Haley Faces Even Steeper Odds Beyond South Carolina Primary

Ambassador Haley, while vowing to stay in until the end of the race, could face a multistate blowout defeat on Super Tuesday.

AP/Meg Kinnard
Nikki Haley speaks on the state of her campaign on Tuesday at Greenville, South Carolina. AP/Meg Kinnard

With the South Carolina primary Saturday and Ambassador Nikki Haley vowing to stay in the race beyond that vote, it looks like the road after South Carolina might be even more unfavorable for the former governor.

The most recent polling on South Carolina from Suffolk University and USA Today shows Ms. Haley trailing President Trump 35 percent to 63 percent in her home state, meaning that even if Ms. Haley outperforms expectations, she’s still likely to lose in a state where she served as governor.

On Tuesday, Ms. Haley struck a defiant tone at an event in South Carolina, saying that she would campaign “until the last person votes” and pointing out that after Saturday, only four states will have voted.

“I’ve been the underdog in every race I’ve ever run.
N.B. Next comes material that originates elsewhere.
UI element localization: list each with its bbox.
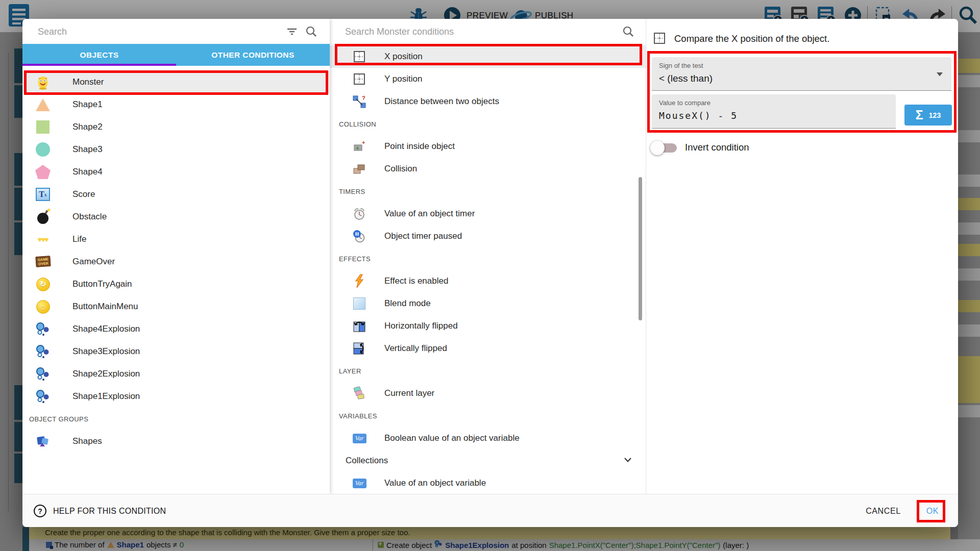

I’ve always been David taking on Goliath,” Ms. Haley said. “And like David, I’m not just fighting someone bigger than me. I’m fighting for something bigger than myself.”

While Ms. Haley is vowing to stay in the race through the bitter end, the states coming up immediately after the South Carolina primary don’t look much more favorable to her than her home state.

Just less than two weeks after South Carolina’s primary there will be 15 states and one territory voting on Super Tuesday, on March 5. A quick survey of polling in these states finds that Ms. Haley is unlikely to win any of them.

A poll of Minnesota voters by Survey USA and sponsored by local news outlets KSTP-TV, KAAL-TV, and WDIO-DT found Ms. Haley was trailing Mr. Trump 14 percent to 76 percent.

In Virginia, a recent Morning Consult survey found that Ms. Haley was trailing Mr. Trump 19 percent to 78 percent. In North Carolina, even the most favorable polls, like a recent Capen Analytics survey, found Ms. Haley trailing Mr. Trump 36 percent to 64 percent.

In New England states, where Ms. Haley might hope to recapture some of the relative success she enjoyed in New Hampshire, Ms. Haley isn’t faring much better.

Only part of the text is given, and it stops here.